Google Search
Q&A with an Eco-Warrior

 

Emily Hunter (HBA 2011) only recently graduated from UTSC, but her career as an environmental activist and journalist is already eight years old. Hunter has been on anti-whaling campaigns with the confrontational Sea Shepherd Conservation Society (one of her missions was featured on the Animal Planet channel’s “Whale Wars” series). She is an eco-correspondent for MTV and has edited a book, The Next Eco-Warriors. She’s also the daughter of Greenpeace founders Bobbi and Robert Hunter. Inside UTSC caught up with her as she was getting ready to travel to Borneo as part of an anti-deforestation campaign called DeforestACTION.

Inside UTSC: Your parents were co-founders of Greenpeace. Did you grow up with environmentalism as a mission? 

Emily Hunter: It’s something I came to on my own later. I lived kind of a normal life with my Greenpeace parents. We lived in suburbia, I went to a local school, all of that. However, it was also a very different family I grew up in. Every now and then my dad would go off on one of his environmental campaigns. He would write numerous books about our world dilemmas and report on them to a greater audience with City TV. We would have all these conversations about the environment growing up, so it was always there in the background.

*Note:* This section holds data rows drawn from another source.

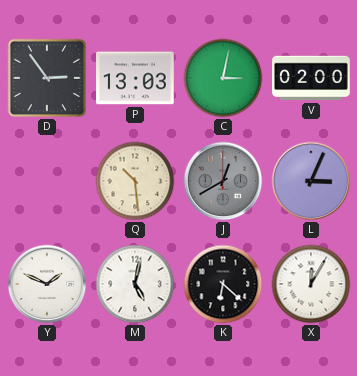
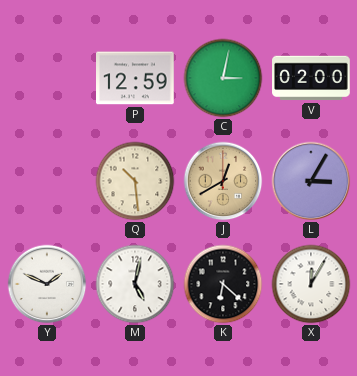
D: 2:54 -> none
P: 13:03 -> 12:59
J dial: grey -> champagne
L: 3:04 -> 3:05
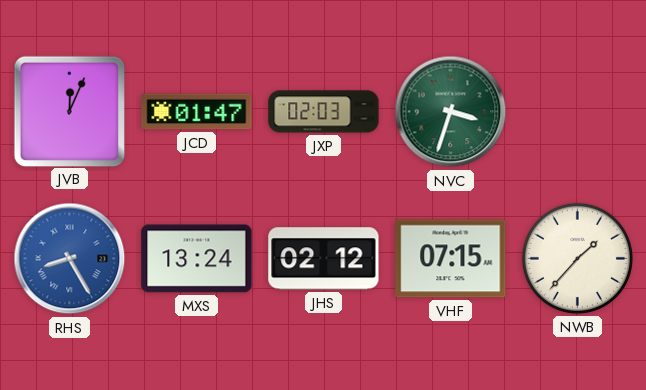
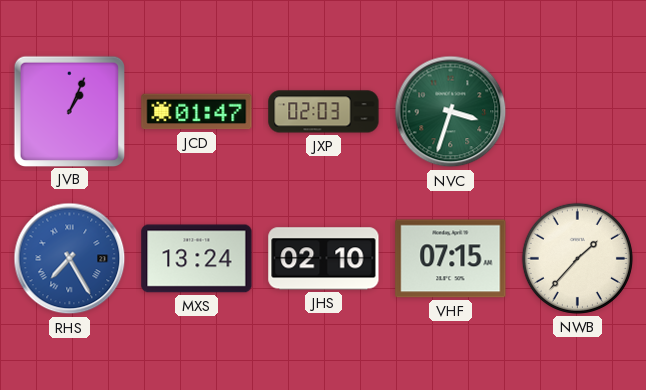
JVB: 12:04 -> 1:04
RHS: 8:25 -> 7:25
JHS: 02:12 -> 02:10
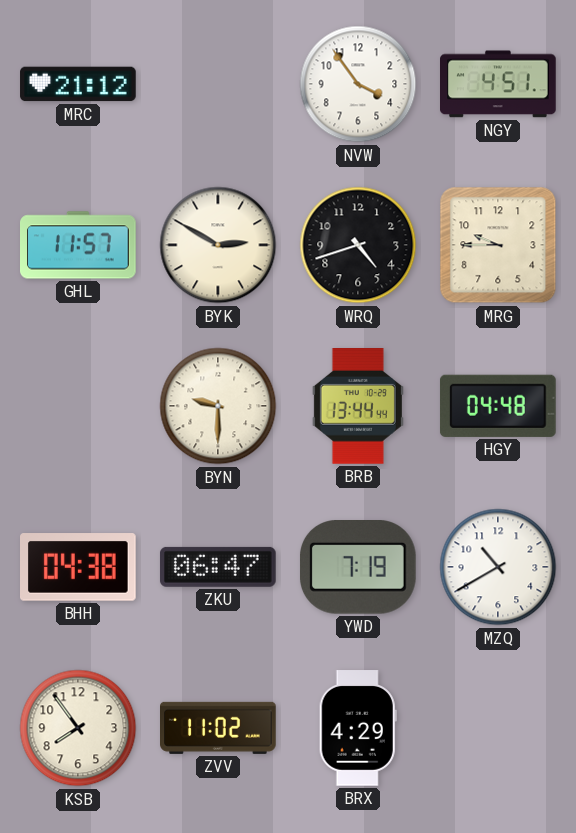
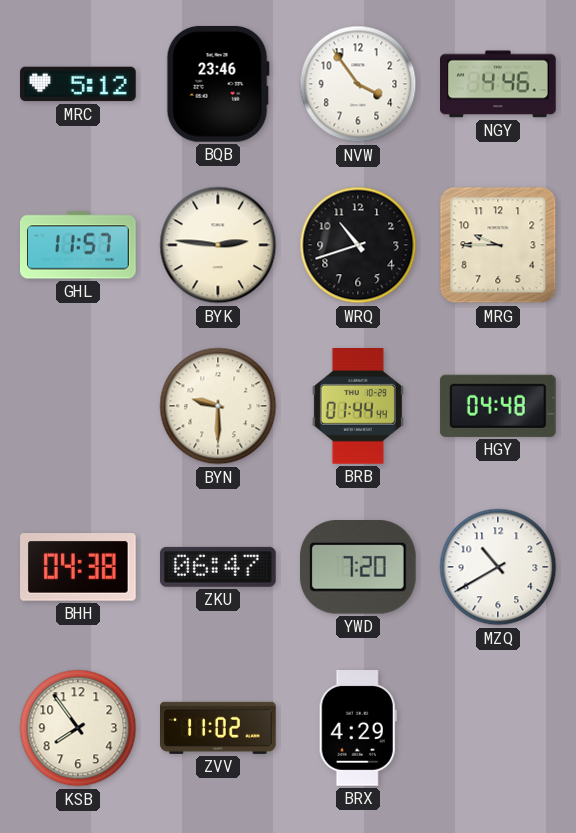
MRC: 21:12 -> 5:12
BQB: none -> 23:46
NGY: 4:51 -> 4:46
BYK: 2:50 -> 2:46
WRQ: 4:42 -> 10:42
BRB: 13:44 -> 01:44
YWD: 7:19 -> 7:20
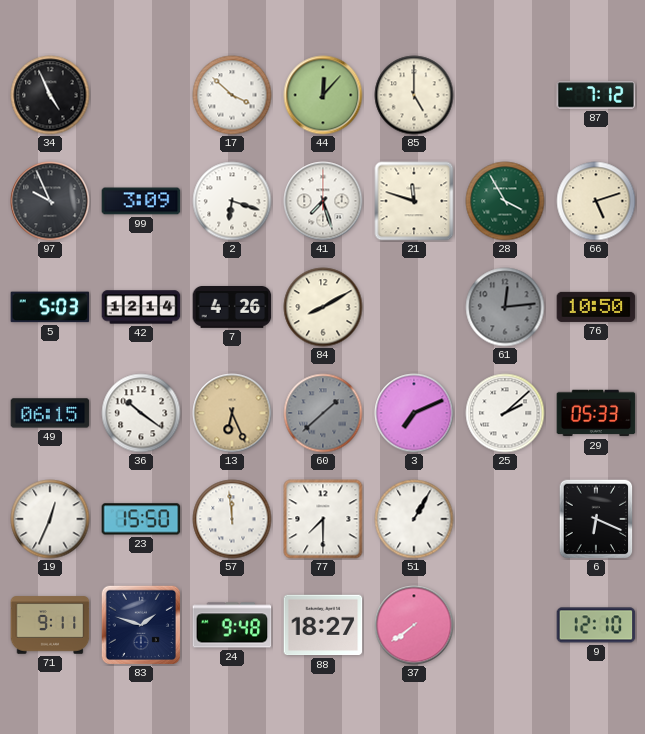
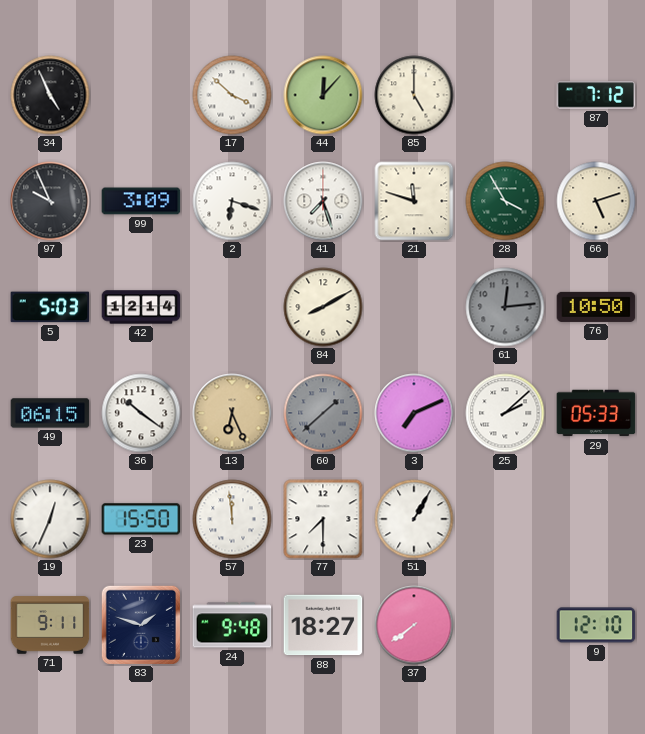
7: 4:26 -> none
6: 6:19 -> none
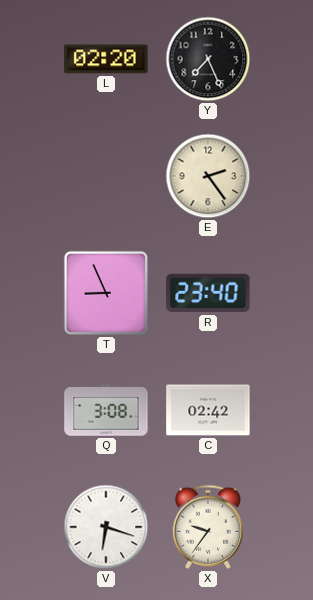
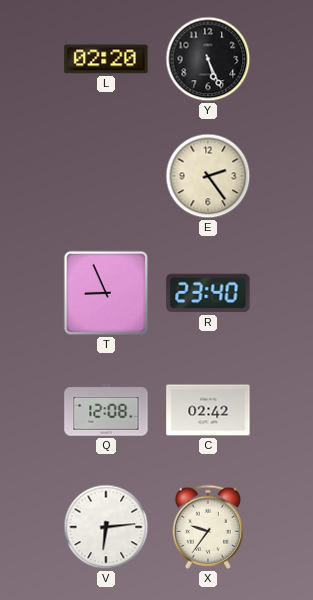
Y: 7:26 -> 5:26
Q: 3:08 -> 12:08
V: 6:18 -> 6:14
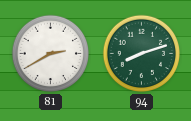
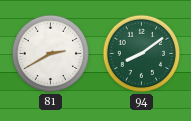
94: 8:12 -> 8:09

Between high school and university I took a year off and decided to do English as a Second Language teacher training abroad. And I went to live and teach in Guangzhou, China. The things I saw there were so completely different than anything I’d ever been exposed to before such as perpetual smog and pollution in the air. It was so intense that there was a red haze in the sky all day. I actually got a series of ailments from being there. This was just one example I would come to learn of the costs from rapid economic “progress.”

So I decided to get off of that progress steam engine, if you will, and try to alter its path. I got out of my contract to teach English half way through and I jumped on my first Sea Shepherd campaign a few months later, which was to the Galapagos Islands. That campaign changed my life because I realized that I had a purpose: to be an environmental change-maker.

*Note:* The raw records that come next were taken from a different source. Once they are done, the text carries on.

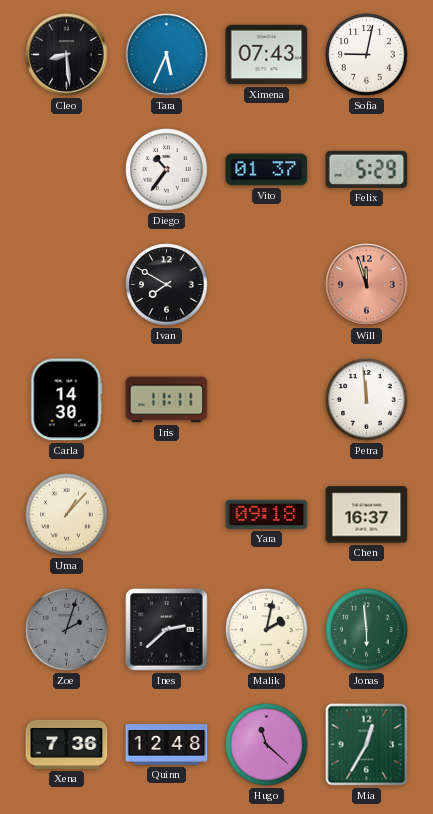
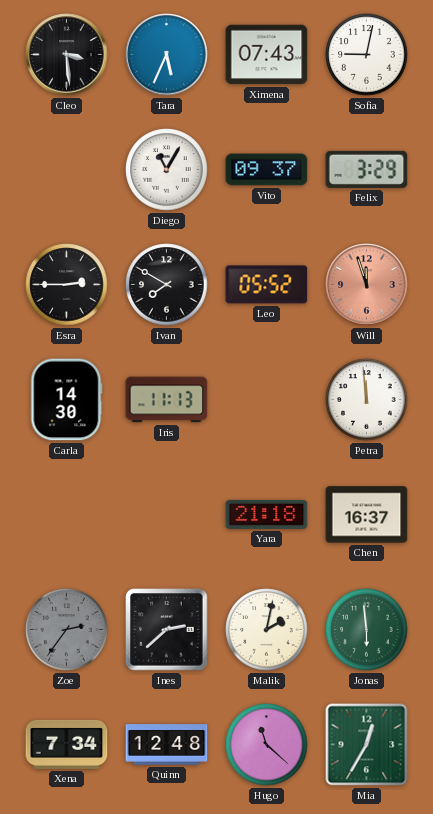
Cleo: 8:29 -> 3:29
Diego: 10:36 -> 11:05
Vito: 01:37 -> 09:37
Felix: 5:29 -> 3:29
Esra: none -> 2:45
Leo: none -> 05:52
Iris: 11:11 -> 11:13
Uma: 1:07 -> none
Yara: 09:18 -> 21:18
Zoe: 2:03 -> 2:36
Xena: 7:36 -> 7:34
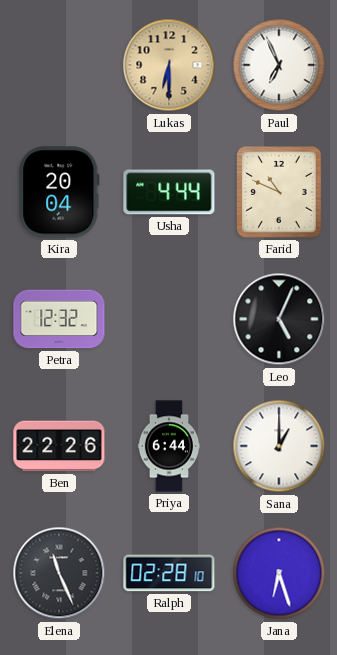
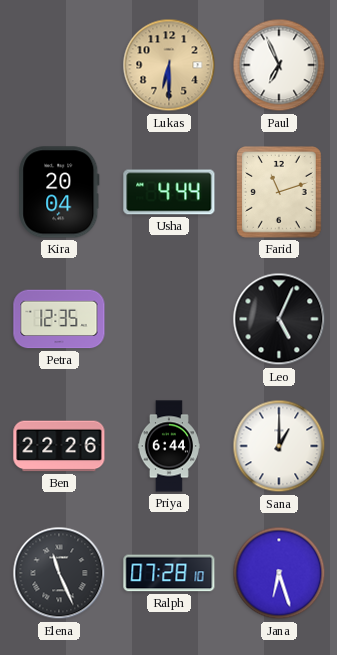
Farid: 10:49 -> 11:12
Petra: 12:32 -> 12:35
Ralph: 02:28 -> 07:28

IU: Tell me a little bit about Sea Shepherd. How was it working with them?

EH: Sea Shepherd is one of the only organizations that focuses its complete attention to the oceans, what covers 70 per cent of the Earth’s surface. I’ve known (founder) Paul Watson since I was born. My dad and Paul Watson were like eco-warrior brothers. When I went out on my first campaign I remember feeling this sense of life and this sense of purpose I hadn’t really felt before. There was little weight put towards bureaucratic processes, rather Sea Shepherd laid its reputation on the line time and time again to directly intervene for what is right, not just what is politically possible.

IU: You use the term “eco-warrior.”How literal is that?

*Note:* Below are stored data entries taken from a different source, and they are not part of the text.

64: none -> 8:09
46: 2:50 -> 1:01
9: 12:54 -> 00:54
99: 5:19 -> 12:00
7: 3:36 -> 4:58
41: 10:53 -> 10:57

EH: I’ve received criticism that the warrior idea has a very negative connotation with its association to war. But I think there are a lot of positive associations with the term eco-warrior. An eco-warrior really is a revolutionary that fights because they love something. Warriors are guided by love – love for the world, love for other people, love for other life around them. So I think it is an empowering and important term to identify with. Eco-warriors are much more broad now than just the fighter or protesters, eco-warriors exist in many places.

IU: Can you tell me a little bit more about your book?

EH: One thing that was always surprising to me was meeting all of these young people who were the force behind, and in many ways the leaders of, so many projects and campaigns all around the world. This was in striking contrast to what my generation is always told. We keep hearing that Generation Y is an apathetic, complacent, unemployed youth. But instead I was really seeing this new generation on the rise, trying to tackle some of the greatest crises of our time. So my book The Next Eco-Warriors was a collection of these stories from the environmental youth front, attempting to solve issues such as climate change, animal rights and deforestation with new innovative approaches to change-making.

I’ve been working for the last two-and-a-half years getting the book written, getting a publisher and getting it out there. Even though I don’t expect it to ever be a best seller, the scale at which it is reaching people is amazing. I’m hearing from all around the world, especially from young people, who have read the book from small Pacific islands to places in Australia, Germany and Ecuador. Our generation really is on the rise. There are going to be great things to come.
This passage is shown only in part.